Le autorità cinesi stanno elaborando un pacchetto di misure da 2.000 miliardi di yuan (pari a 278 miliardi di dollari) per stabilizzare il mercato azionario. Il denaro arriverebbe dai conti offshore delle imprese statali cinesi.
Attraverso la China Securities Finance Corp. o la Central Huijin Investment, Pechino finora ha stanziato almeno 300 miliardi di yuan nell'investimento in azioni onshore. Il governo sta valutando anche altre opzioni, che potrebbero essere annunciate già in settimana. Mentre le autorità di regolamentazione hanno fornito linee guida per l'astensione delle azioni di alcune società statali dalle vendite allo scoperto.
Cina: una situazione simile a quella del 2015
Le autorità cinesi stanno cercando di mettere un freno al pesante sell-off che ha portato l'indice CSI 300 ai minimi quinquennali. Dal picco raggiunto nel 2021, il valore di mercato delle azioni cinesi si è ridotto di oltre 6.000 miliardi di dollari. I listini scontano la prolungata crisi immobiliare nel Paese, la fuga dei capitali esteri ed il crollo della fiducia tra le imprese locali dopo anni di repressione normativa. L'obiettivo del governo è quello quindi di salvaguardare una certa stabilità economica e sociale, evitando la destabilizzazione dei mercati finanziari.
Una situazione simile è stata vissuta nel 2015 allorché, attraverso il principale veicolo di stabilizzazione finanziaria China Securities Finance Corp., sono stati presi in prestito 3.000 miliardi di yuan dalla Banca centrale e dalle banche commerciali, per acquistare direttamente azioni sul mercato e garantire la liquidità. All'epoca ci volle un anno perché la situazione tornasse alla normalità. Il copione adesso si ripete e secondo gli analisti di Bloomberg Intelligence il fondo di salvataggio potrebbe espandersi ulteriormente a 488 miliardi di dollari.
Economisti e investitori scettici
Il piano della Cina di salvare il mercato azionario non ha fatto molta presa su economisti e investitori, che rimangono scettici sul raggiungimento dell'obiettivo.
"Considerando quanto siano diventate a buon mercato le azioni cinesi e quanto appaiano sotto-possedute, non saremmo sorpresi da un aumento a breve termine del sentiment e dei prezzi", ha affermato Aninda Mitra, responsabile della strategia macro e di investimento per l'Asia di BNY Mellon Investment Management. "Ma dubitiamo della sostenibilità a meno che queste misure non siano integrate da un pacchetto più ampio di riforme di vasta portata".

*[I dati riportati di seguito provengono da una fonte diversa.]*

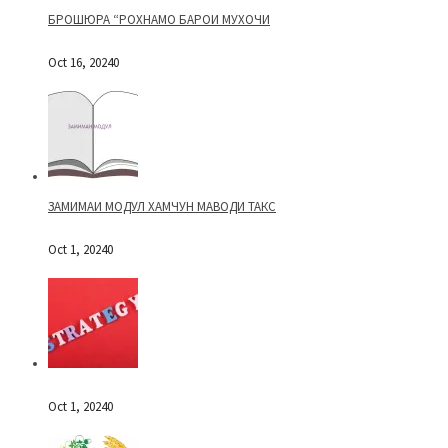
БРОШЮРА “РОХНАМО БАРОИ МУХОЧИ
Oct 16, 2024
0
ЗАМИМАИ МОДУЛ ХАМЧУН МАВОДИ ТАКС
Oct 1, 2024
0
Oct 1, 2024
0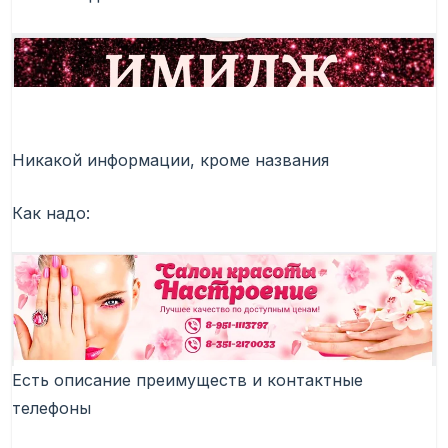
Никакой информации, кроме названия
Как надо:
Есть описание преимуществ и контактные
телефоны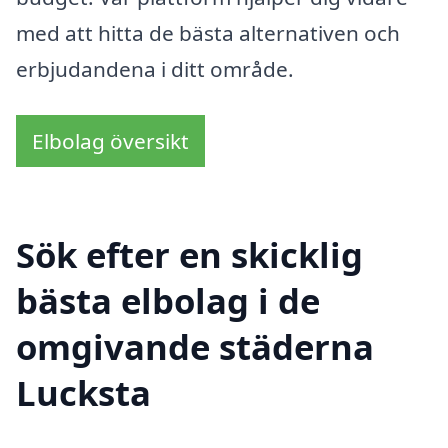
med att hitta de bästa alternativen och
erbjudandena i ditt område.
Elbolag översikt
Sök efter en skicklig
bästa elbolag i de
omgivande städerna
Lucksta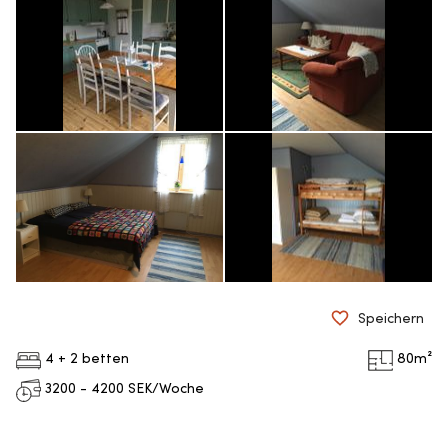
Speichern
4 + 2 betten
80
m²
3200 - 4200
SEK/Woche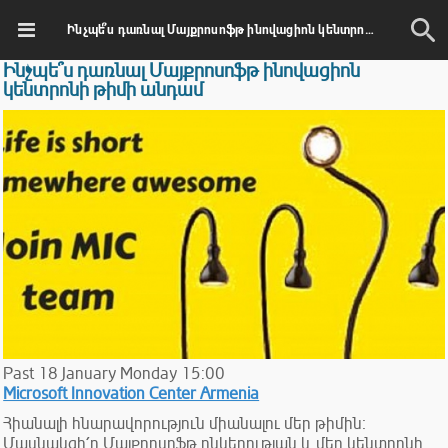
Ինչպե՞ս դառնալ Մայքրոսոֆթ ինովացիոն կենտրոնի թիմի անդամ
Ինչպե՞ս դառնալ Մայքրոսոֆթ ինովացիոն
կենտրոնի թիմի անդամ
Past
18
January
Monday
15:00
Microsoft Innovation Center Armenia
Հիանալի հնարավորություն միանալու մեր թիմին։
Մասնակցի՛ր Մայքրոսոֆթ ընկերության և մեր կենտրոնի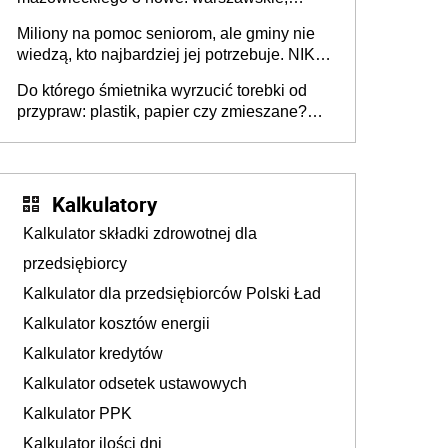
płocko-siedleckie i staropolskie. Nigdzie w
Miliony na pomoc seniorom, ale gminy nie
Europie nie ma tak dużych jednostek
wiedzą, kto najbardziej jej potrzebuje. NIK
stołecznych
ujawnia poważną lukę w systemie
Do którego śmietnika wyrzucić torebki od
przypraw: plastik, papier czy zmieszane?
Gdzie wyrzucić młynek po przyprawach?
Kalkulatory
Kalkulator składki zdrowotnej dla
przedsiębiorcy
Kalkulator dla przedsiębiorców Polski Ład
Kalkulator kosztów energii
Kalkulator kredytów
Kalkulator odsetek ustawowych
Kalkulator PPK
Kalkulator ilości dni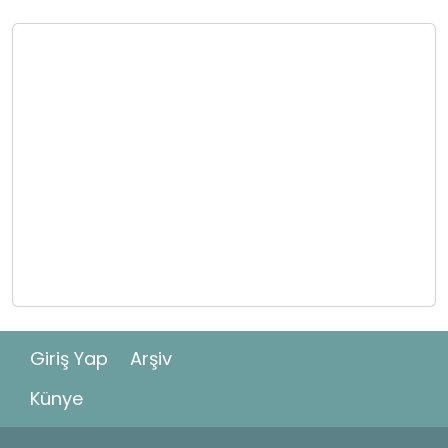
Giriş Yap
Arşiv
Künye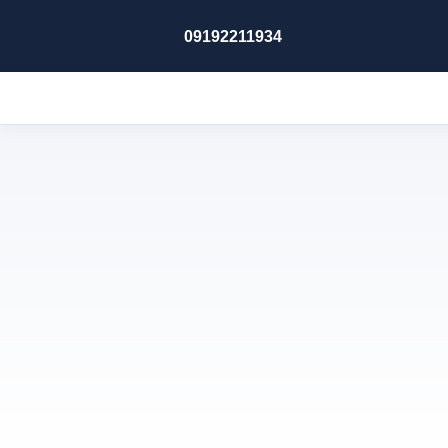
09192211934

Dello stesso tenore sono le dichiarazioni di George Magnus, ricercatore associato presso il China Centre dell'Università di Oxford, secondo cui "gli investitori non stanno abbandonando le azioni cinesi solo per normali ragioni di valutazione, ma perché l'intera politica economica e il contesto politico si sono atrofizzati". Di conseguenza, "recuperare la fiducia probabilmente richiede grandi cambiamenti in entrambi", ha aggiunto.
Anche Michelle Lam, economista presso Société Générale SA, non crede che i provvedimenti del governo avranno successo così per come sono stati proposti e richiama quanto accaduto nove anni fa. "L'esperienza del 2015 dimostra che, anche quando il governo intensifica gli acquisti, il rally non è necessariamente sostenibile a meno che non si disponga di un pacchetto di stimoli più ampio per affrontare le questioni economiche", ha affermato.
Alcuni sostengono che la Cina dovrà risolvere un elenco lungo di problemi, tra cui le tensioni geopolitiche, la contrazione della popolazione che colpisce i consumi e il mercato immobiliare paralizzato. Tutti questi fattori creano pressione sull'economia e richiedono soprattutto correzioni strutturali. "In definitiva, anche se il denaro è sufficiente per sostenere il mercato, non risolve nessun altro problema che la Cina sta affrontando, come le restrizioni degli Stati Uniti, l'economia debole e la disoccupazione", ha affermato Vey-Sern Ling, Amministratore delegato di Union Bancaire Privee.